Significant radioactivity was also detected in the pancreas (maximum of 4.14) which is approximately constant with time. The kidney has the highest tissue radioactivity uptake and can be considered as a major body part of excretion. This result is consistent with the other DOTATOC radiolabeled complexes such as 90Y-DOTATOC where the kidney has been introduced as the dose limiting organ (26-27). However, in this case, considerable reduction in the kidney uptake with time as well as the short half-life and diagnostic nature of the 68Ga will significantly reduce the delivered absorbed dose in the kidneys. No significant accumulation is observed in the other organs.
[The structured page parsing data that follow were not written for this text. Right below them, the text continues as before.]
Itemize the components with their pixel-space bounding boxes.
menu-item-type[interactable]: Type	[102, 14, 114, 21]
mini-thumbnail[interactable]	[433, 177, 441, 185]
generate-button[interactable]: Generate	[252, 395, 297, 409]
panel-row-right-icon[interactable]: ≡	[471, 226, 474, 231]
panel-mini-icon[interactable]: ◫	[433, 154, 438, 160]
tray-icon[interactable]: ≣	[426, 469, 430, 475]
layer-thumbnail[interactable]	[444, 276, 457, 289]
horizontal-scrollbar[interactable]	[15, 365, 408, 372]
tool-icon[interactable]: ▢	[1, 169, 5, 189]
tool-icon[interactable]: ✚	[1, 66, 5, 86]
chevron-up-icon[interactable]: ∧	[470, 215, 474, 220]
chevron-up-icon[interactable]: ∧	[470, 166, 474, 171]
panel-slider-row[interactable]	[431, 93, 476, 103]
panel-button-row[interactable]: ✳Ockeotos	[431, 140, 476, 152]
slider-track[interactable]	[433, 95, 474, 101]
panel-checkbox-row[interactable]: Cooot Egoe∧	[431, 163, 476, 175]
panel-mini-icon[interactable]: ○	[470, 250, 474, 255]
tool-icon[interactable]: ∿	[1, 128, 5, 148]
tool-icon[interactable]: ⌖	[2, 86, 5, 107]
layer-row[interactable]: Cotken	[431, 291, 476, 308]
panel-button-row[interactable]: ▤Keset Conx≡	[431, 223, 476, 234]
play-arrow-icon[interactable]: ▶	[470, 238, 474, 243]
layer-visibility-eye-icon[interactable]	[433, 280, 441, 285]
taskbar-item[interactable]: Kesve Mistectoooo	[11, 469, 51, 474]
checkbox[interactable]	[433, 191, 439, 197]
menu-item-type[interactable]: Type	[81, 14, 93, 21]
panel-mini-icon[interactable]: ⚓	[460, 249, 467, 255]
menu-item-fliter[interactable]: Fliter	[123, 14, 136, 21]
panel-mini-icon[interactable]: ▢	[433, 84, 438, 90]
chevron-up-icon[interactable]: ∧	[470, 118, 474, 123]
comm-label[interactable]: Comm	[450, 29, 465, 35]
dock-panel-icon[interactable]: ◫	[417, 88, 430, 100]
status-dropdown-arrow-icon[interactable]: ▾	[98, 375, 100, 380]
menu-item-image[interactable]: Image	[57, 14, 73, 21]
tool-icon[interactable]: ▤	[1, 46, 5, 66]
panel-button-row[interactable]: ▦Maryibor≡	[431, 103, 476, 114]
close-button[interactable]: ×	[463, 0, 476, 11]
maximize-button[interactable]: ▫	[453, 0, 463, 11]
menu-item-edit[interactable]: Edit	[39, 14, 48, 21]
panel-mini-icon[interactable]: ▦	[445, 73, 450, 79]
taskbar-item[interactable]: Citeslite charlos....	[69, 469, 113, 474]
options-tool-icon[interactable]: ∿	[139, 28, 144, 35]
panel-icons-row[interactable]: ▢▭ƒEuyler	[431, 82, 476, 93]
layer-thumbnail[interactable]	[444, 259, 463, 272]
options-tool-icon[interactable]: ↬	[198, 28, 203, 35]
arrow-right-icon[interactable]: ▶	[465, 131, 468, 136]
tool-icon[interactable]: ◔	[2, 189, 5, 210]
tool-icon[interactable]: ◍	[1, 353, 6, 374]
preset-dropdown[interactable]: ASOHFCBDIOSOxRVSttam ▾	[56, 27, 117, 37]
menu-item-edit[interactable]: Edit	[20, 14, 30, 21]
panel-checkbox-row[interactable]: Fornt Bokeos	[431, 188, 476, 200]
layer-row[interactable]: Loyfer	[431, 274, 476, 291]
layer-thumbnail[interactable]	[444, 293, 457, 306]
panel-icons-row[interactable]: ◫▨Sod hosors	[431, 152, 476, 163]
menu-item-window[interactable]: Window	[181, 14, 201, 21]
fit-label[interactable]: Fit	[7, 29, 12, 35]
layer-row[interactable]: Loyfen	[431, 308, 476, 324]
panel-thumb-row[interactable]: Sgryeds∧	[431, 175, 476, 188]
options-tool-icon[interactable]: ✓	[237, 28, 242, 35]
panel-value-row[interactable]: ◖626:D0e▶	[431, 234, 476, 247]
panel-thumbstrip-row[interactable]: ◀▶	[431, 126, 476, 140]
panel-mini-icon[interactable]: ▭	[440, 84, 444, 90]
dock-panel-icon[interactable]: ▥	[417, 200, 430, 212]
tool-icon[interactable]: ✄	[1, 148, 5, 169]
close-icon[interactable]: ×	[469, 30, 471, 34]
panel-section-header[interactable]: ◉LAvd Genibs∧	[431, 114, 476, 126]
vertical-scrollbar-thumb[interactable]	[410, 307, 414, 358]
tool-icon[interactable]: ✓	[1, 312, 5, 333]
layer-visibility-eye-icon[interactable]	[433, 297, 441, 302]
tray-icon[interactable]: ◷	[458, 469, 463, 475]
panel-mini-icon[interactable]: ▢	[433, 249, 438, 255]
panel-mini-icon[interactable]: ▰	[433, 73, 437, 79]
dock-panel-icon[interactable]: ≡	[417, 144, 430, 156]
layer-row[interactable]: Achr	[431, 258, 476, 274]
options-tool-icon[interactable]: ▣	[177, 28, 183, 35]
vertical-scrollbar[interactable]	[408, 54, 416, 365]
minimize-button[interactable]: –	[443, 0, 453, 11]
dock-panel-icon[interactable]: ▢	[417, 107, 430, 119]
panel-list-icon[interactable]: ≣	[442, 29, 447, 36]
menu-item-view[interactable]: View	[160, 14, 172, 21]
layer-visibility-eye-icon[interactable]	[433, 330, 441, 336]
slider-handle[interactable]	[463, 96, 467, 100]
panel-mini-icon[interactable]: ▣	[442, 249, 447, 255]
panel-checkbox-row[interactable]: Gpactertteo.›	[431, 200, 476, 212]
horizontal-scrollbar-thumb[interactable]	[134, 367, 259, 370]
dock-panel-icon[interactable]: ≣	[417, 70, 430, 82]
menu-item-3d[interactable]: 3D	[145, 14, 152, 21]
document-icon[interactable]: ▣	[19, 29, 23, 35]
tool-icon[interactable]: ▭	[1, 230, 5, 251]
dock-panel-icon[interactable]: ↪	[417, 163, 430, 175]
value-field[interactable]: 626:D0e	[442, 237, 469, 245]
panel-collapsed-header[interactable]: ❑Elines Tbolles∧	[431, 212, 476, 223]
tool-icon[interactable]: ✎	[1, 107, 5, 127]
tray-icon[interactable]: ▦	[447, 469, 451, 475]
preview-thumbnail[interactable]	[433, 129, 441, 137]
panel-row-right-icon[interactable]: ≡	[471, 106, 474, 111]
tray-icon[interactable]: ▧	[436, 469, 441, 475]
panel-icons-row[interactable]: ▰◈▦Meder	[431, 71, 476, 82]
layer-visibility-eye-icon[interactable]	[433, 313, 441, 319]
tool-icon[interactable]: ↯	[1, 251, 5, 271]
The results of PET/CT images after injection of 68Ga-DOTATOC in adenocarcinoma breast cancer demonstrated that the only visible organs were the kidney, bladder and tumor. Other organs show slightly higher than the background activity and no lungs, liver and spleen uptake can be observed.
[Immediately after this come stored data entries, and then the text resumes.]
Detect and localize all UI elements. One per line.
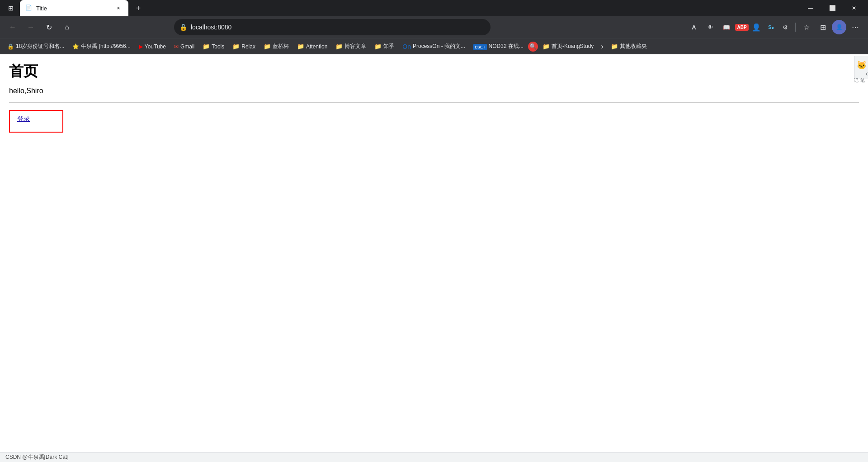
new-tab-btn[interactable]: + <box>130 0 146 16</box>
status-text: CSDN @牛泉禹[Dark Cat] <box>5 453 69 461</box>
page-content: 首页 hello,Shiro 登录 <box>0 54 868 462</box>
bookmark-label-bk7: 蓝桥杯 <box>273 43 289 50</box>
bookmarks-more-btn[interactable]: › <box>598 41 606 52</box>
bookmark-id-bk4[interactable]: ✉ Gmail <box>170 42 198 52</box>
address-input-wrapper[interactable]: 🔒 localhost:8080 <box>174 19 491 35</box>
bookmark-id-bk7[interactable]: 📁 蓝桥杯 <box>260 41 292 52</box>
bookmark-id-bk15[interactable]: 📁 其他收藏夹 <box>607 41 651 52</box>
toolbar-right: A 👁 📖 ABP 👤 S₂ ⚙ ☆ ⊞ 👤 ⋯ <box>687 20 863 34</box>
favorites-btn[interactable]: ☆ <box>799 20 814 34</box>
bookmark-label-bk4: Gmail <box>180 43 194 50</box>
bookmark-icon-bk1: 🔒 <box>7 43 14 50</box>
bookmark-label-bk8: Attention <box>306 43 327 50</box>
tab-close-btn[interactable]: × <box>114 4 123 13</box>
bookmark-label-bk3: YouTube <box>145 43 166 50</box>
bookmark-label-bk2: 牛泉禹 [http://9956... <box>81 43 130 50</box>
profile-extension[interactable]: 👤 <box>750 21 763 33</box>
immersive-btn[interactable]: 👁 <box>703 20 717 34</box>
profile-avatar[interactable]: 👤 <box>832 20 846 34</box>
side-panel-text: C笔记 <box>853 72 868 76</box>
more-btn[interactable]: ⋯ <box>848 20 863 34</box>
tab-favicon: 📄 <box>25 5 33 12</box>
processon-icon: On <box>402 43 411 50</box>
side-panel-icon[interactable]: 🐱 <box>856 60 867 71</box>
bookmark-label-bk6: Relax <box>241 43 255 50</box>
reading-btn[interactable]: 📖 <box>719 20 734 34</box>
home-btn[interactable]: ⌂ <box>60 20 74 34</box>
folder-icon-bk13: 📁 <box>542 43 550 50</box>
settings-extension[interactable]: ⚙ <box>779 21 792 33</box>
back-btn[interactable]: ← <box>5 20 20 34</box>
bookmark-id-bk1[interactable]: 🔒 18岁身份证号和名... <box>4 41 68 52</box>
address-text: localhost:8080 <box>191 24 485 31</box>
status-bar: CSDN @牛泉禹[Dark Cat] <box>0 452 868 462</box>
eset-icon: ESET <box>473 43 487 50</box>
gmail-icon: ✉ <box>174 43 179 50</box>
translate-btn[interactable]: A <box>687 20 701 34</box>
folder-icon-bk5: 📁 <box>203 43 210 50</box>
minimize-btn[interactable]: — <box>800 0 821 16</box>
address-bar: ← → ↻ ⌂ 🔒 localhost:8080 A 👁 📖 ABP 👤 S₂ … <box>0 16 868 38</box>
bookmark-id-bk12[interactable]: ESET NOD32 在线... <box>470 41 527 52</box>
bookmark-id-bk6[interactable]: 📁 Relax <box>229 41 259 52</box>
bookmark-id-bk3[interactable]: ▶ YouTube <box>135 42 170 52</box>
bookmark-label-bk10: 知乎 <box>383 43 394 50</box>
tab-group-btn[interactable]: ⊞ <box>4 1 18 15</box>
folder-icon-bk9: 📁 <box>335 43 343 50</box>
folder-icon-bk8: 📁 <box>297 43 304 50</box>
red-search-icon[interactable]: 🔍 <box>528 42 538 52</box>
youtube-icon: ▶ <box>139 43 143 50</box>
bookmark-id-bk10[interactable]: 📁 知乎 <box>371 41 398 52</box>
side-panel: 🐱 C笔记 <box>854 56 868 79</box>
bookmark-label-bk9: 博客文章 <box>344 43 366 50</box>
folder-icon-bk7: 📁 <box>264 43 271 50</box>
bookmark-id-bk2[interactable]: ⭐ 牛泉禹 [http://9956... <box>69 41 134 52</box>
bookmark-label-bk12: NOD32 在线... <box>489 43 524 50</box>
maximize-btn[interactable]: ⬜ <box>822 0 843 16</box>
title-bar-left: ⊞ 📄 Title × + <box>4 0 146 16</box>
divider <box>795 23 796 32</box>
abp-badge: ABP <box>735 24 748 31</box>
bookmark-icon-bk2: ⭐ <box>72 43 79 50</box>
window-controls: — ⬜ ✕ <box>800 0 864 16</box>
bookmark-id-bk9[interactable]: 📁 博客文章 <box>332 41 370 52</box>
bookmark-id-bk5[interactable]: 📁 Tools <box>199 41 228 52</box>
browser-frame: ⊞ 📄 Title × + — ⬜ ✕ ← → ↻ ⌂ 🔒 localhost:… <box>0 0 868 462</box>
bookmark-label-bk11: ProcessOn - 我的文... <box>413 43 465 50</box>
refresh-btn[interactable]: ↻ <box>42 20 56 34</box>
tab-title: Title <box>36 5 110 12</box>
login-box: 登录 <box>9 110 63 133</box>
collections-btn[interactable]: ⊞ <box>816 20 830 34</box>
bookmark-id-bk13[interactable]: 📁 首页-KuangStudy <box>539 41 597 52</box>
login-link[interactable]: 登录 <box>17 115 30 122</box>
bookmark-label-bk15: 其他收藏夹 <box>620 43 647 50</box>
bookmark-label-bk1: 18岁身份证号和名... <box>16 43 64 50</box>
lock-icon: 🔒 <box>179 24 187 31</box>
bookmark-id-bk8[interactable]: 📁 Attention <box>293 41 331 52</box>
title-bar: ⊞ 📄 Title × + — ⬜ ✕ <box>0 0 868 16</box>
active-tab[interactable]: 📄 Title × <box>20 0 128 16</box>
bookmark-id-bk11[interactable]: On ProcessOn - 我的文... <box>399 41 469 52</box>
search-highlight-area: 🔍 <box>528 42 538 52</box>
folder-icon-bk10: 📁 <box>374 43 382 50</box>
bookmark-label-bk5: Tools <box>212 43 224 50</box>
bookmarks-bar: 🔒 18岁身份证号和名... ⭐ 牛泉禹 [http://9956... ▶ Y… <box>0 38 868 54</box>
page-subtitle: hello,Shiro <box>9 87 859 95</box>
s2-extension[interactable]: S₂ <box>764 21 777 33</box>
abp-extension[interactable]: ABP <box>736 21 748 33</box>
folder-icon-bk15: 📁 <box>611 43 618 50</box>
folder-icon-bk6: 📁 <box>232 43 240 50</box>
bookmark-label-bk13: 首页-KuangStudy <box>552 43 594 50</box>
content-divider <box>9 102 859 103</box>
close-btn[interactable]: ✕ <box>844 0 864 16</box>
forward-btn[interactable]: → <box>24 20 38 34</box>
page-title: 首页 <box>9 62 859 81</box>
Although 68Ga-DOTATOC is often used for PET imaging of neuroendocrine tumors (28), some studies have pointed to somatostatin expression in breast carcinomas. However, further studies are needed to evaluate whether DOTATOC has diagnostic and/or potential therapeutic value in these tumor models. This study really shows the possible application of this agent for PET imaging of some breast carcinomas. The appropriate time of imaging studies with regard to target to non-target uptake ratios was determined as at least 30 min post injection.

Conclusion

In this piece of research work, 68Ga-DOTATOC complex was prepared only after 10 min with radiochemical purity of greater than 98% at the optimized conditions. Biodistribution data was studied after intravenous injection of the complex to the BALB/c mice showing fast blood clearance and significant uptake in tumor as well as the other somatostatin receptor-positive organs. PET/CT images were acquired until 120 min post injection indicating considerable accumulation in the tumor. Biodistribution data showed that the maximum amounts for tumor to blood and tumor to muscle uptake ratio are 9.92 and 20.75 which occur in 60 and 30 min post injection, respectively. These results as well as the PET/CT results demonstrated the possibility of breast tumor imaging even at early time after injection of 68Ga-DOTATOC complex. Generally, it seems that this complex can be considered as an appropriate agent for the detection of the adenocarcinoma breast cancer especially in the patients with neuroendocrine tumors when they are candidates for PET imaging using 68Ga-DOTATOC. According to the target to non-target ratio, the appropriate time of imaging was at least 30 min post injection.